Ssl – Intermediate SSL Certificates on Azure Websites

azureopensslssl

I have successfully configured an Extended-Validation Certificate on an Azure Website following this article:

http://www.windowsazure.com/en-us/documentation/articles/web-sites-configure-ssl-certificate/

The main (non-technical) stakeholder of the web application went through great lengths to validate that our site is secure. He went to this site to check the validity of our SSL:
http://www.whynopadlock.com/

The site throw the following error:
`SSL verification issue (Possibly mis-matched URL or bad intermediate cert.). Details:
ERROR: no certificate subject alternative name matches“

The certificate is installed using IP Based SSL instead of SNI. This is done this way because some site visitors still use Internet Explorer 8 on Windows XP, which has no support for SNI and throws a security warning.

Is my certificate correclty installed? I received three .CRT files from my SSL provider:

  • PrimaryIntermediate.crt
  • SecondaryIntermediate.crt
  • EndCertificate.crt

This is how I exported our certificate as a .PFX file to Azure:

openssl pkcs12 -export -out myserver.pfx -inkey myserver.key -in myserver.crt

Best Answer

Sounds like you need to include the intermediate certificates in the PFX you send to Azure.

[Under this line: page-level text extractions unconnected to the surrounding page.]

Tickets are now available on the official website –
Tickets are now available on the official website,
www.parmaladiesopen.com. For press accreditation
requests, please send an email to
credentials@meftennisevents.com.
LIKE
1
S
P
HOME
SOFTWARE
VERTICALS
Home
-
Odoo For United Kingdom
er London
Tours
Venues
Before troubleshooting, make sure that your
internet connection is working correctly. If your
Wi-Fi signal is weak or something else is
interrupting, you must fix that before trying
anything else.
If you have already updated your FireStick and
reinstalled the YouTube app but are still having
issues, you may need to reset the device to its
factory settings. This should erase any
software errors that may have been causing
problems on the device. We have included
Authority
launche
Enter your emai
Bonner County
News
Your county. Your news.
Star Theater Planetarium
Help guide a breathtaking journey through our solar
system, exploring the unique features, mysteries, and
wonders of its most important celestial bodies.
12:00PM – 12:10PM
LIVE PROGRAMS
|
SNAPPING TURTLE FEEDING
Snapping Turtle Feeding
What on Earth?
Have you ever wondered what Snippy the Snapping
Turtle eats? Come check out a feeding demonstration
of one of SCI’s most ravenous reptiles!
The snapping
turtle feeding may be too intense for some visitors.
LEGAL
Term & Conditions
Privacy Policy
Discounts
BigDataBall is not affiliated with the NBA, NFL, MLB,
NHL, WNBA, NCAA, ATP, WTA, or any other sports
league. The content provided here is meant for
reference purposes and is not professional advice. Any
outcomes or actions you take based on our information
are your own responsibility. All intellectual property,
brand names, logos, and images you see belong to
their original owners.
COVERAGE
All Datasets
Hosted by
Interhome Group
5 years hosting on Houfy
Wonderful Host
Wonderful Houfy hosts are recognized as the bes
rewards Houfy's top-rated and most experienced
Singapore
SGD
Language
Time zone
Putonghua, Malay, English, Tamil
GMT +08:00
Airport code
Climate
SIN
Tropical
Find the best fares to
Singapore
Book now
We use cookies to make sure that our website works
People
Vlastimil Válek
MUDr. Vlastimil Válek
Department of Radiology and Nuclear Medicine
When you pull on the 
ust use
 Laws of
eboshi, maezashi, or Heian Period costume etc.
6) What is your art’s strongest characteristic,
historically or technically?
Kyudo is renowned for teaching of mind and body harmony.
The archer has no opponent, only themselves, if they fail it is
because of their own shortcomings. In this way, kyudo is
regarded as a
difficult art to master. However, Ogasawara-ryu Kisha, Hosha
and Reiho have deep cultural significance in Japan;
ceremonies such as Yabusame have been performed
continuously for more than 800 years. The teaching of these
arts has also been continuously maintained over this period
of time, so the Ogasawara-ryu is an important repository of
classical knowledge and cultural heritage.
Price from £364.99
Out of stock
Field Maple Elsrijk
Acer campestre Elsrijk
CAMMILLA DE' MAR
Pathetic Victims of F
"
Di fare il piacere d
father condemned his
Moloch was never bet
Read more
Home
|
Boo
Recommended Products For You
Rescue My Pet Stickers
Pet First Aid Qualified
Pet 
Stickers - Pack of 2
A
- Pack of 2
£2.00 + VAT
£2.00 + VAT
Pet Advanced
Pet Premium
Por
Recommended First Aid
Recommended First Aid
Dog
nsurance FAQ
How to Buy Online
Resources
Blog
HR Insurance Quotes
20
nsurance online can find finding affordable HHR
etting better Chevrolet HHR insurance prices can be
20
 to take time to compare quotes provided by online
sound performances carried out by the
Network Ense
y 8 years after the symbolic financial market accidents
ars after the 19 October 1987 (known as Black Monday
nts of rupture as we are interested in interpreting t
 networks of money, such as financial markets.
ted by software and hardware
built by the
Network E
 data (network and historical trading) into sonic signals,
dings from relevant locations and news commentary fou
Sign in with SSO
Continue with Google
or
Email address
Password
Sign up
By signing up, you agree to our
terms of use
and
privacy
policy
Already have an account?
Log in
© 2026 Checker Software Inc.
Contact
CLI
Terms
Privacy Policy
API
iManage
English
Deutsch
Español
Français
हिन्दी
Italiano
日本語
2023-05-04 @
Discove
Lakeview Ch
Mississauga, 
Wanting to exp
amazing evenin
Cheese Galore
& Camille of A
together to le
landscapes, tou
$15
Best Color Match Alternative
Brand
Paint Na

If you open PrimaryIntermediate.crt and SecondaryIntermediate.crt in a text editor and copy/paste the entire content into a single file called BothIntermediate.crt. The order the content is in doesn't matter, but make sure you include the headers ("-----BEGIN CERTIFICATE-----", etc.) and leave a blank line between the two.

You'd then want to run something like this to do the PFX conversion:

openssl pkcs12 -export -in EndCertificate.crt -inkey myserver.key -certfile intcacerts.pem -out myserver.pfx

This would give you a single PFX file that contains your all three of your CA's certificates, your certificate, and your private key. You can then upload it to Azure using the same process you used previously.